Flash forward from September to December and that was exactly the scenario facing lawmakers in the House as they voted to approve a plan to reduce pension benefits for tens of thousands of workers and retirees.
What would it have said had they then turned around that same day and gave away millions of dollars in tax breaks to a successful company like ADM so its top brass could be closer to a large international airport?
“I question our priorities when corporate handouts are demanded by companies that don’t pay their fair share while middle-class families and taxpayers face an increasing number of burdens,” the suddenly populist speaker wrote.
Madigan is leader of the House because he protects his rank-and-file members from bad political decisions.

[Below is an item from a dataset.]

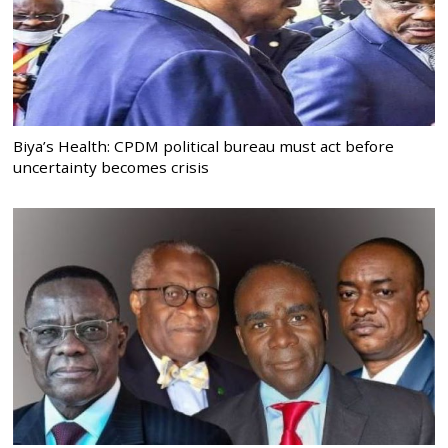
Biya’s Health: CPDM political bureau must act before
uncertainty becomes crisis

This is one of those situations where most of them are privately thanking him.
Bruce Rauner faces a similar case of bad optics. The ultra wealthy hedge fund manager who is running for the Republican nomination for governor wants to freeze state worker pensions at their current levels and switch everyone to a 401(k)-style retirement savings program.
This is ironic because Rauner became rich, in part, by investing and managing public pension funds, including the Illinois Teachers Retirement System.
While school teachers, prison guards, university employees and child welfare workers are staring at a revamped pension plan that will bite into their future earning power, Rauner is enjoying the fruits of his investments.
He reported earning over $100 million in the past three years alone. Reports indicate he has eight homes, including ranches out West, penthouses in New York and Chicago and a beach house in Florida.
Rauner’s handlers didn’t make him available to discuss the disconnect between Rauner’s riches and his position on ending pension plans for public servants.
But, Rauner’s campaign spokesman said Rauner’s investment firm GTCR delivered ample returns for the pension systems at a time when lawmakers and former governors were not sufficiently funding them.
“So on one side you had the politicians creating the problem and on the other you had GTCR and Bruce creating tremendous returns,” spokesman Mike Schrimpf said.